VRコントローラー「STEM」5年越しで出荷断念を発表 出資者へ返金

今から遡ること5年、2013年10月にクラウドファンディングKickstarterで資金調達に成功したVRコントローラー「STEM」が、出荷を断念し出資者へ返金することとなりました。2014年7月の出荷を予定していたところ延期を繰り返し今回の返金に至ります。

6DoFコントローラーの先駆けSixense

開発元のSixense社は、Oculus RiftのDK1出荷開始当時、数少ないコンシューマー向け6DoF(位置トラッキングを含む前後左右上下)のコントローラー、Razer Hydraを手がけていました。DK1自体は回転のみの認識だったため、VRコントローラーとしてのHydraの魅力は非常に高いものでした。
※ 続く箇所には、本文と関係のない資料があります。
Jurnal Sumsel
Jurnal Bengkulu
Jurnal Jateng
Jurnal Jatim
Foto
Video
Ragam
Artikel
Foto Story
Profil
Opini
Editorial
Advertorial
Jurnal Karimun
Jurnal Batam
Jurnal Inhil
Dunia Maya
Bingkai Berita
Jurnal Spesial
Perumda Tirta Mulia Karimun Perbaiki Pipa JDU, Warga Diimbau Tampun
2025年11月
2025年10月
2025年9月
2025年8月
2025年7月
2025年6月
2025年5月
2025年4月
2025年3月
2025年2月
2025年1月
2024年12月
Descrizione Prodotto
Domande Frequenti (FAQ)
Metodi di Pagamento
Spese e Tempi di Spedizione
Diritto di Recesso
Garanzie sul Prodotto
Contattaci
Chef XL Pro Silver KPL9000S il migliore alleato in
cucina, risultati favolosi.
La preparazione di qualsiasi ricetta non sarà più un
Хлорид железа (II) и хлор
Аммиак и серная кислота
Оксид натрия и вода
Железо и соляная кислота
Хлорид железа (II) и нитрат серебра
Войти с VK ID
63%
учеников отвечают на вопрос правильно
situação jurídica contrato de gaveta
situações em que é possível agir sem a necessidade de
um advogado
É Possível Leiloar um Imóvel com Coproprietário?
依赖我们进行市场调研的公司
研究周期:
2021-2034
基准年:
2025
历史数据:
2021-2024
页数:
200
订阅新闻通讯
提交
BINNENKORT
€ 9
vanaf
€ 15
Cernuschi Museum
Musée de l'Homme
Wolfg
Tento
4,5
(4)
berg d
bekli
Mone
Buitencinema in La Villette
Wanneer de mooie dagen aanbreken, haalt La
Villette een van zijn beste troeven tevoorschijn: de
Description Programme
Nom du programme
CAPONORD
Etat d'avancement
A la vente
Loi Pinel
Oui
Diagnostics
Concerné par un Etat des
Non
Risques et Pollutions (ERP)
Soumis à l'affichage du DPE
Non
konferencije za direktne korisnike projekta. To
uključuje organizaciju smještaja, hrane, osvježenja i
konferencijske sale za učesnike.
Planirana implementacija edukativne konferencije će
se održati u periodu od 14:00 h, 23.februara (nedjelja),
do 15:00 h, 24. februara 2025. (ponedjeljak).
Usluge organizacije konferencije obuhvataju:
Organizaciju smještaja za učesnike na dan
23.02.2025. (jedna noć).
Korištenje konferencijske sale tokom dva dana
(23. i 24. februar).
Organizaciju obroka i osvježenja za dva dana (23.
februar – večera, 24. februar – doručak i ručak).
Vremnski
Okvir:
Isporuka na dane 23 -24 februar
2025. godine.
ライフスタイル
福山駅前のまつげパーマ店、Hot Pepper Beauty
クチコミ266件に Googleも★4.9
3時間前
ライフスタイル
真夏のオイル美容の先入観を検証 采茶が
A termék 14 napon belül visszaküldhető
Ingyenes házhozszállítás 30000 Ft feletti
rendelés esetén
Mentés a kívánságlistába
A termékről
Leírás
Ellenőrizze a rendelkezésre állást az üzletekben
そして2013年、同社はVR向けのコントローラー「STEM」でKickstarterのキャンペーンを開始しました。これはまだ、HTC ViveやOculus Rift独自のコントローラーがリリースされる以前のことです。同年10月には目標額を上回る60万ドル(約6,600万円)の資金調達を行い、クラウドファンディングを成功させました。

予定されていた製品出荷は2014年7月。しかし一向にその気配はなく、遂に4年以上もの年月が経過しました。そして今回、Sixenseは全出資者への返金を表明するに至ったのです。
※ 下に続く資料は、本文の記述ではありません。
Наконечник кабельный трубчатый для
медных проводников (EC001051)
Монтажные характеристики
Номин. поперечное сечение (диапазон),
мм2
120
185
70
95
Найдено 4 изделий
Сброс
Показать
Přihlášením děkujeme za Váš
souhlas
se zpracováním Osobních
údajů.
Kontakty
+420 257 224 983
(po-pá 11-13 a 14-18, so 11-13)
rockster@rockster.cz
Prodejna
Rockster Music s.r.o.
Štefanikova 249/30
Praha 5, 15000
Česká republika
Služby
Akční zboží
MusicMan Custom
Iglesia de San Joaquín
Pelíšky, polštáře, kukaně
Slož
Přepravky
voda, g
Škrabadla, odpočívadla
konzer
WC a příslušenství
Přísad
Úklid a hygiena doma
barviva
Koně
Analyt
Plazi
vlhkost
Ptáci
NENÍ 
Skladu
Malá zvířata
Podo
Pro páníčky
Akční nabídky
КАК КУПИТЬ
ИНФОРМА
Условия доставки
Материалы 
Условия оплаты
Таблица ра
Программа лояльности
Oculus、HTCのオリジナルコントローラーが痛手

この間、同社には何が起こっていたのでしょうか。2014年から実に今年の3月まで、 SixenseはSTEMのリリースは近いと公言していました。3月には最新の出資者向けアップデートで「製造開始に近づいている。最終フェーズを待ってほしい」と述べています。

実際のところ、1年前の2017年10月には、同社内でSTEMの出荷に対して重大な疑いが生じていました。VR専門メディアRoad to VRがSixenseのCEO、アミル・ルービン氏に行ったインタビューで、同氏は次のように明らかにしました。すなわち、2016年にHTCとOculusが自社のVRコントローラーを発売して以降、STEMにとって状況は厳しくなると分かってきた、しかしモバイル向けVRヘッドセットに望みをつなぎ、その用途へとプロジェクトを方針転換した、ということです。
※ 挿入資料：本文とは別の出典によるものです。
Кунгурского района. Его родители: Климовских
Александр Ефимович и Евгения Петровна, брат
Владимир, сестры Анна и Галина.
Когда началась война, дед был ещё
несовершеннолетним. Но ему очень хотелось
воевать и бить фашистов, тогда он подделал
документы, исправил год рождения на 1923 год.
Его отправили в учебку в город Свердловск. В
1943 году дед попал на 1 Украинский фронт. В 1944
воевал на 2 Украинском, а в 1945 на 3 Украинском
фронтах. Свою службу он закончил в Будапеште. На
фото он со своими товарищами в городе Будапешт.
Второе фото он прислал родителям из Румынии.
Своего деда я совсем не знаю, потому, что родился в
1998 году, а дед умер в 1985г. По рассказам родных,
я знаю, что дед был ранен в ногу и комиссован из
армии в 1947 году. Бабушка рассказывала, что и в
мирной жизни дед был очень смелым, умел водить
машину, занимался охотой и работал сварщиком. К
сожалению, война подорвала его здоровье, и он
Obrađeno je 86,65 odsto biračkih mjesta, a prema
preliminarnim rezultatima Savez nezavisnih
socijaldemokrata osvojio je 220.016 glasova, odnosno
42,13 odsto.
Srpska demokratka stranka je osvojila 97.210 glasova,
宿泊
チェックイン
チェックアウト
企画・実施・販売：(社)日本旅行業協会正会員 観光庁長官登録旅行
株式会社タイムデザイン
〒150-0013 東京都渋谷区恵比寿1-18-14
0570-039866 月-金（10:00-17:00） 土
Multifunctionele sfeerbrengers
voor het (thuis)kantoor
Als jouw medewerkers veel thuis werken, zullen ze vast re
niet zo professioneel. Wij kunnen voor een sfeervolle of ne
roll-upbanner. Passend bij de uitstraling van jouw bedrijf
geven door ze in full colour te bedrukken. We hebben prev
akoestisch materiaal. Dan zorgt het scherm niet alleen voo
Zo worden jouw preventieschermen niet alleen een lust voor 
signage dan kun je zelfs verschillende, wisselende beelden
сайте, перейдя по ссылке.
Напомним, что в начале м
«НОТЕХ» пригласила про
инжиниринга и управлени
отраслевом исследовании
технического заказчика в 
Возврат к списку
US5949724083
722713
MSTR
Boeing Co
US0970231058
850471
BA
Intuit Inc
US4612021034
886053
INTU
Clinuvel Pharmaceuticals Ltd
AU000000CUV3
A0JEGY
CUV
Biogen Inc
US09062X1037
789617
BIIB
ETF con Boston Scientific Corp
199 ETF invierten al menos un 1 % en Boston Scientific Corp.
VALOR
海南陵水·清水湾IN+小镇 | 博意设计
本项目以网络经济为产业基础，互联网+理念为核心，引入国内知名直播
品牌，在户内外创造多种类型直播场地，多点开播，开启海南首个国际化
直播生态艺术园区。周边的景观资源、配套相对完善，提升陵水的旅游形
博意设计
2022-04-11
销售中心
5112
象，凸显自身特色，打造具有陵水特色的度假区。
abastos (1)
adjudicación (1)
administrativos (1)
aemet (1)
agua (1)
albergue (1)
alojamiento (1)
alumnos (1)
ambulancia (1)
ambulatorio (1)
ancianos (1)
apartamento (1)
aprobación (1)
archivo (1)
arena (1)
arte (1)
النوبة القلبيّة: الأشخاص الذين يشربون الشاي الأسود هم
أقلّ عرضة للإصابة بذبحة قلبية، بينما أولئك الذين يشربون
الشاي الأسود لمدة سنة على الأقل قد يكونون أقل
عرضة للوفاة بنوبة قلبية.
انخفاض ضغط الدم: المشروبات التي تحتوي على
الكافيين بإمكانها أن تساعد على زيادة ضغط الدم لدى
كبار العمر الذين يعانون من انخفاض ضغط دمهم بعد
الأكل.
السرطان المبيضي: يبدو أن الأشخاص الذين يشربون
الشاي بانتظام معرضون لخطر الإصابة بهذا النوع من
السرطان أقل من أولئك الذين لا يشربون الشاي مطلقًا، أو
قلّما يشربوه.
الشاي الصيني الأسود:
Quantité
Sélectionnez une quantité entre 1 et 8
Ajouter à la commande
その後もSTEMをリリース出来ずにいる間、状況はさらに悪化します。2017年10月、Oculusは一体型VRヘッドセットのプロトタイプ、Santa Cruz(現在のOculus Quest)向けのコントローラーを発表。この時点で、STEMをコンシューマー市場にリリースする意味があるのか、再検討するに至ったとRubin氏は話しています。

企業向けへと方針転換

Rubin氏によれば、同社はKickstarterで調達した60万ドルを、2014年末までには使い切っていました。しかしその後も市場へリリースすべく、研究開発への投資を続けていたと言います。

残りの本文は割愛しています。